## How to complete this task
Scan the listing below and copy each line holding the word "Best".

## The data

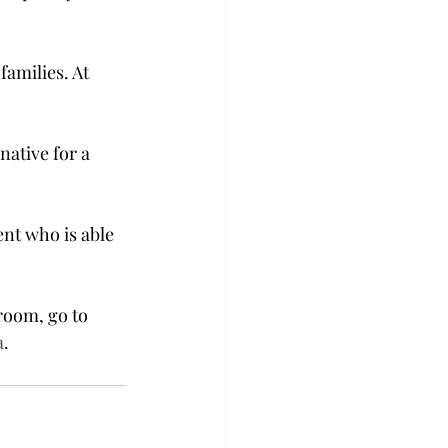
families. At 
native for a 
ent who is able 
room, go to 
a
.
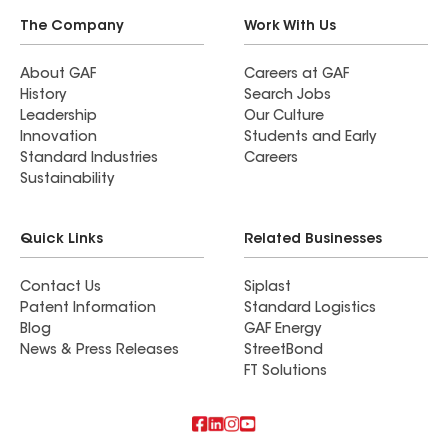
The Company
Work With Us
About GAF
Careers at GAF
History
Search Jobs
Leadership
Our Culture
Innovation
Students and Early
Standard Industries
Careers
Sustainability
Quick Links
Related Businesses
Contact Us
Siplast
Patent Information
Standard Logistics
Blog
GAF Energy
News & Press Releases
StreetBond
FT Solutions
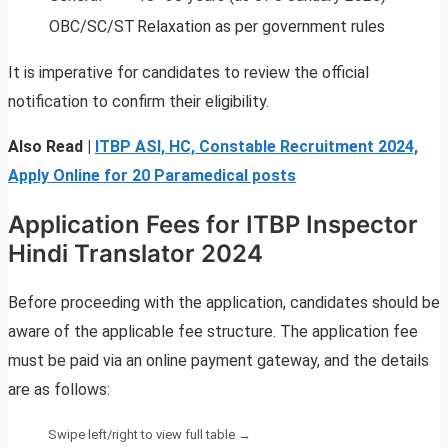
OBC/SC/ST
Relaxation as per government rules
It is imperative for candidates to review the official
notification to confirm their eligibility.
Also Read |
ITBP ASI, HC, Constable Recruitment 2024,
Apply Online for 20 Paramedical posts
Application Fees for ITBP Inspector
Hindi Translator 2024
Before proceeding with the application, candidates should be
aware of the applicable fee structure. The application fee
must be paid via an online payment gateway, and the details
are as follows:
---
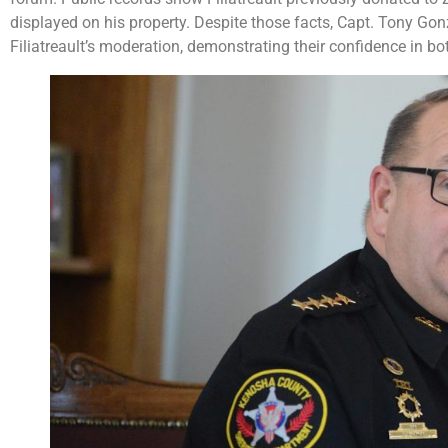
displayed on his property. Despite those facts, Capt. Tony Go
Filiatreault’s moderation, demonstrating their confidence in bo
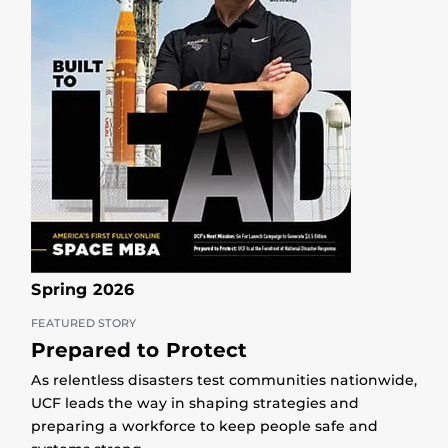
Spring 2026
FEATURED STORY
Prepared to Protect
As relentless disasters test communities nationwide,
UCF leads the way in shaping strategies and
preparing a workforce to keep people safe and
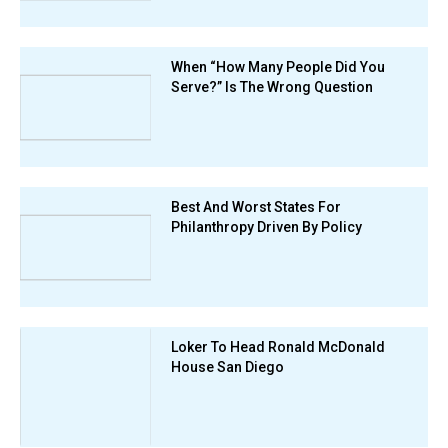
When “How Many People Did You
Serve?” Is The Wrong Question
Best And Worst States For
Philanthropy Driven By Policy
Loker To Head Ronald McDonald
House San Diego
--
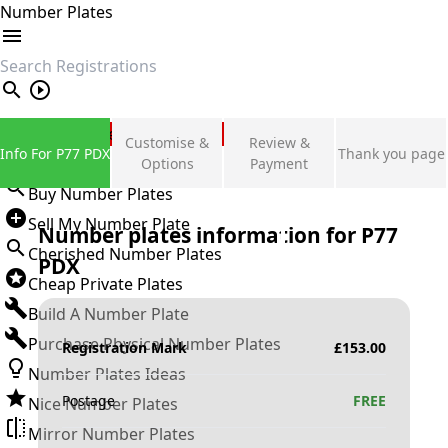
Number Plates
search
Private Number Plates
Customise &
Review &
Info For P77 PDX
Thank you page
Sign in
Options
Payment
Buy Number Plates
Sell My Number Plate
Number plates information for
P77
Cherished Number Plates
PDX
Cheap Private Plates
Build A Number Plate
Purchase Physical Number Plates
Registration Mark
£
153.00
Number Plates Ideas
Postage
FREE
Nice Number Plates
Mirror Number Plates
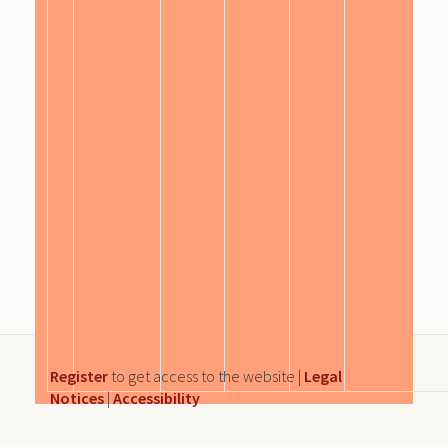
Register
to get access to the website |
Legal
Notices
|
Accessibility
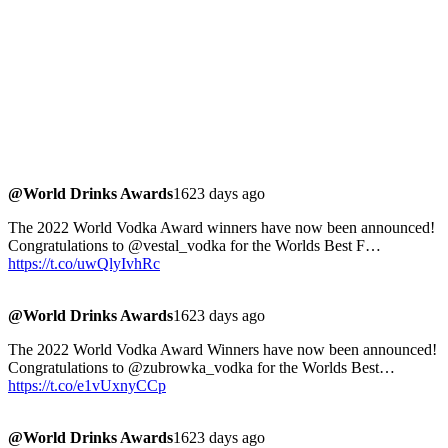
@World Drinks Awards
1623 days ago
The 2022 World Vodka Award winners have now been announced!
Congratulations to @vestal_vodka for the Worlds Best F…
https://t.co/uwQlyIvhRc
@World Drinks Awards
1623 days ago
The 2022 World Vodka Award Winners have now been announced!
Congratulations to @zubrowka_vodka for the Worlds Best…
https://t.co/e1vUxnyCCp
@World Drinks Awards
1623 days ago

## Exercise result
Best And Worst States For
Congratulations to @vestal_vodka for the Worlds Best F…
Congratulations to @zubrowka_vodka for the Worlds Best…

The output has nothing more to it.